91Ó°ÊÓ

Adding functions simply means combining the outputs of two functions to create a new function. For the given problem, we are given two functions:

• \( f(x) = x^2 - 9 \)
• \( g(x) = 2x \)

To add these functions together, we use the notation \((f + g)(x)\), which means we sum the values of \(f(x)\) and \(g(x)\).

This can be written exactly as: \((f + g)(x) = f(x) + g(x)\).

Next, plug in the given functions:

• \( f(x) = x^2 - 9 \)
• \( g(x) = 2x \)

Combining these, we get: \( (f + g)(x) = (x^2 - 9) + 2x \).

To simplify the function, we should combine like terms. Like terms are terms that have the same variables raised to the same power.

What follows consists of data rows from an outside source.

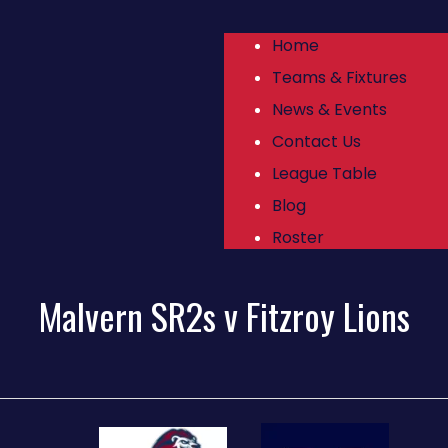
Home
Teams & Fixtures
News & Events
Contact Us
League Table
Blog
Roster
Malvern SR2s v Fitzroy Lions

In our expression \( (x^2 - 9) + 2x \), the terms are:

• \( x^2 \) - the quadratic term
• \( 2x \) - the linear term
• \( -9 \) - the constant term

Since these terms do not have the same variable parts, they cannot be combined further. Thus, the expression \( (f + g)(x) \) simplifies to:

\[ (f + g)(x) = x^2 + 2x - 9 \].

Understanding polynomial functions is key to performing function operations. A polynomial function is an expression consisting of variables, coefficients, and non-negative integer exponents of variables.

For example, the function \( f(x) = x^2 - 9 \) is a polynomial because it contains the variable \( x \), a coefficient, and an exponent. The same applies to the function \( g(x) = 2x \).

When we add two polynomial functions, the result is another polynomial function. In our case:

• \( (f + g)(x) = x^2 + 2x - 9 \)

This resultant function is also a polynomial, composed of terms that include a variable raised to different powers (quadratic and linear terms) and a constant. Understanding these basics will make operations with polynomials easier and will provide a strong foundation for more advanced algebra concepts.